灵脉如水脉,并非一成不变,凡灵脉沉于地下深处时,世间灵元便相对稀薄,修者修行更加艰难,反之亦然。只是通常来说,这种改换极为缓慢,数千年间也不过沉降或上浮少许罢了。”
听到此处,姜云舒突然福至心灵:“师叔祖是说,如今这番变动乃是因为有人强行提升灵脉?”
丹崖叹道:“正是。”
他慢慢摩挲着桌案边缘,乌黑的木质在他手下散出温润的薄光:“我有此疑,便请薛瑶道友带雁行几人去探查过,果然不出所料。而更令人忧心的是,许多被提升于地表的灵脉已经干涸枯竭,像是被人攫取殆尽!”

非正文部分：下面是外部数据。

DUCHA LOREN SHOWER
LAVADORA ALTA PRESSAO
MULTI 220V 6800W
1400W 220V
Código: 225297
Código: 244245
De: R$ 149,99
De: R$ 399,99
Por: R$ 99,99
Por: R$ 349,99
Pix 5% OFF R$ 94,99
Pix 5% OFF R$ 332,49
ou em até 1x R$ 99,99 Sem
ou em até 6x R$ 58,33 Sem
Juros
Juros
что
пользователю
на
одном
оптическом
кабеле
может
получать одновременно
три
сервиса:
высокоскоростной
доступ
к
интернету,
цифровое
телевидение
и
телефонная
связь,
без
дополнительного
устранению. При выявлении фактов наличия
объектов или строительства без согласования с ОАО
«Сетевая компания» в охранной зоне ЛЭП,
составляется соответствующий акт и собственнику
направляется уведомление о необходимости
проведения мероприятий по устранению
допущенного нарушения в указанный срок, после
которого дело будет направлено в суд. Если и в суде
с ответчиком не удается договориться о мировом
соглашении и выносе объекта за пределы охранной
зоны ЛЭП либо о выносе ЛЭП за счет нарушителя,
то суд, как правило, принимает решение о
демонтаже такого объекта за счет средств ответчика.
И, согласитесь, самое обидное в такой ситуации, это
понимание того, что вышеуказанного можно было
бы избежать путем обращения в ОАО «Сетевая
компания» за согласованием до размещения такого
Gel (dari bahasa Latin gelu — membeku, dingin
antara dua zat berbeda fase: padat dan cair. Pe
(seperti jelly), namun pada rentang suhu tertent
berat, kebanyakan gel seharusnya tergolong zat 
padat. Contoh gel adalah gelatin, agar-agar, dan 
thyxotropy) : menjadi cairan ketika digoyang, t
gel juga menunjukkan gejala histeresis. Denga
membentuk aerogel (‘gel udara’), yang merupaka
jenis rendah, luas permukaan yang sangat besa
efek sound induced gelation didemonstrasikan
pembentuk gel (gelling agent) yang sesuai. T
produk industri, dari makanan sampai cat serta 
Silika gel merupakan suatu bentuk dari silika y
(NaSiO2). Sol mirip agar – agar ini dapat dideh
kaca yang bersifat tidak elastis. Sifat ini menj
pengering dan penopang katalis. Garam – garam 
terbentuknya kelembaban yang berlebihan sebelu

不用细说姜云舒也知道是谁,她低低道:“邪神。他要借此灵元复生!”
丹崖道:“我已派人截断白栾州西侧数道灵脉,可惜为时已晚,眼下虽然看似灵元浓郁,但不过是回光返照罢了,若我所料不差,最多再有五年,正道这些因灵元变动而一跃进阶的孩子们,只怕就会境界动摇,元基崩碎,届时后果不堪设想。”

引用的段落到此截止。